THE VIRGINIAN-PILOT Copyright (c) 1994, Landmark Communications, Inc. DATE: Thursday, August 18, 1994 TAG: 9408180545 SECTION: BUSINESS PAGE: D3 EDITION: FINAL SOURCE: BY JEANNINE AVERSA, ASSOCIATED PRESS DATELINE: WASHINGTON LENGTH: Short : 45 lines
The Federal Communications Commission revised its rules Wednesday to give minorities and women a better chance to bid for a new crop of wireless communications licenses, including two-way paging and messaging services.
The new plan is designed to make it easier for minorities and women to acquire new wireless communications licenses. It responds to complaints that the original rules were not adequate.
Minority- and female-owned companies will be entitled to a 40 percent bidding credit, rather than the existing 25 percent. A company would only have to pay 60 percent of the winning bid to the government, said Don Gips, deputy chief of the FCC's Plans and Policy Office. The bidding credit will be available for 10 of the 30 regional licenses, he said.

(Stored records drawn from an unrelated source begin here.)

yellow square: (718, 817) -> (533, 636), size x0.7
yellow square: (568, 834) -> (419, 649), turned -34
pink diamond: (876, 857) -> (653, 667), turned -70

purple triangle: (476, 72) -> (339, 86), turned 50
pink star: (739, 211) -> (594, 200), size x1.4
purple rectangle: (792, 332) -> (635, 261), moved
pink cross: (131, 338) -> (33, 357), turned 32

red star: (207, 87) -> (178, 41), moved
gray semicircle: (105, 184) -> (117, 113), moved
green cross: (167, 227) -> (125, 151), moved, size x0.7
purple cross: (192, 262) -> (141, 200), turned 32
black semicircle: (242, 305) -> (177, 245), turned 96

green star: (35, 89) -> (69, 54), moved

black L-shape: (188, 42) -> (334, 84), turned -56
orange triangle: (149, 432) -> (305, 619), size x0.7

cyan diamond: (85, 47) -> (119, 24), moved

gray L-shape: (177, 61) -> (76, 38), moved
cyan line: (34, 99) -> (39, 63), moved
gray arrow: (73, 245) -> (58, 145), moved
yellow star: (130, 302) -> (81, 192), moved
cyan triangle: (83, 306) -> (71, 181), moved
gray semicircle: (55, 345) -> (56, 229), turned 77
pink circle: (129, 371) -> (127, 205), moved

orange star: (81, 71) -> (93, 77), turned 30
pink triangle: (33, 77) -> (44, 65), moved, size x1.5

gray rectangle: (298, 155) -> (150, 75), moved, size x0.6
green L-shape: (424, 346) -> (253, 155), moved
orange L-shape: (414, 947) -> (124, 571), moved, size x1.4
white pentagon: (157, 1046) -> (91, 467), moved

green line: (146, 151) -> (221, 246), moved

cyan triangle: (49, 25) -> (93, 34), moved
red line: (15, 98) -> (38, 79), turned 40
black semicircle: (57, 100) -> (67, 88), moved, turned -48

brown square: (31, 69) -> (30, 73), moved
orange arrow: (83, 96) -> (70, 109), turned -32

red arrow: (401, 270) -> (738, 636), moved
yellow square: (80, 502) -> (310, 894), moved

None of 10 nationwide wireless licenses auctioned last month ended up in the hands of a minority- or female-owned company.
Federal regulators also changed the definition of ``small business,'' significantly expanding the number of companies eligible to pay winning bids in installments.
Now businesses with $40 million in annual revenue qualify, Gips said. Originally, companies with a net worth of less than $6 million and earning less than $2 million in profits qualified.
The FCC also decided to consider reserving a block of licenses to be bid on only by minorities and women. That would be the most significant change in the FCC's policy to award the advanced paging and messaging licenses, which are called narrow band personal communications services.
In this block, licenses would be available to operate in metropolitan markets and in cities. These licenses will be auctioned after the regional ones.
Under the proposal, a total of 1,200 licenses would be put in an ``entrepreneur's block.'' This way, groups historically lacking access to huge amounts of money would bid only against each other.